What needs to be done
Repeat only the lines below that run from the line with "Beds for adults: 2" to the line with "if the problem persists.", ends included; skip every picture.

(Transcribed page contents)
%%
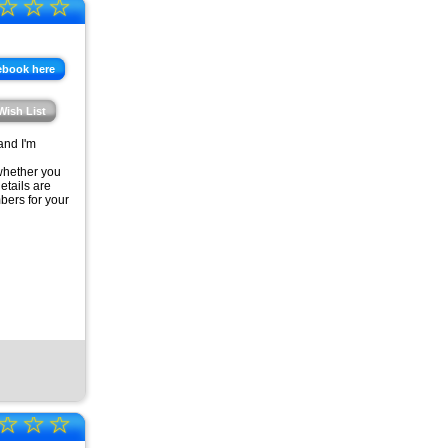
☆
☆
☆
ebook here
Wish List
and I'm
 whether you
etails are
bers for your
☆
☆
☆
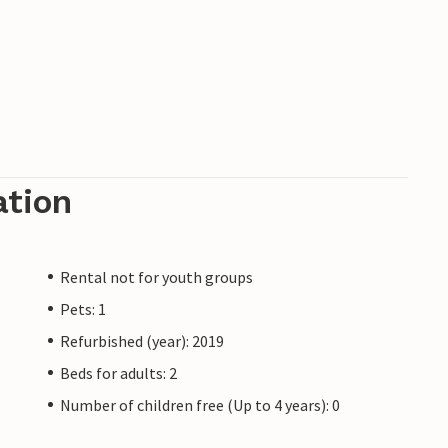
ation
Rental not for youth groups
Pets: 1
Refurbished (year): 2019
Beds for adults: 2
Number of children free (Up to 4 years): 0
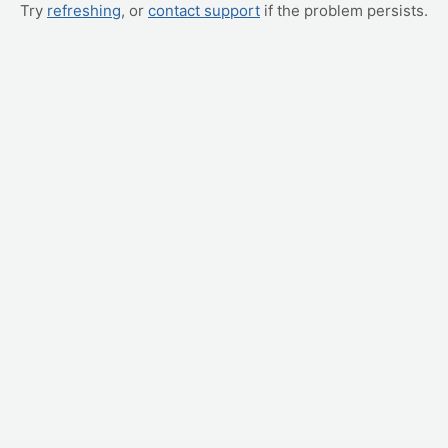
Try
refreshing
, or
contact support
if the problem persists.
%%
%%
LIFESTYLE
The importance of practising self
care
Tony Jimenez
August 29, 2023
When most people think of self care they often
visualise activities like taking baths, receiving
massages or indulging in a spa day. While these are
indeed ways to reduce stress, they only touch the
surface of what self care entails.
%%
Response to this task
Beds for adults: 2
Number of children free (Up to 4 years): 0
Try
refreshing
, or
contact support
if the problem persists.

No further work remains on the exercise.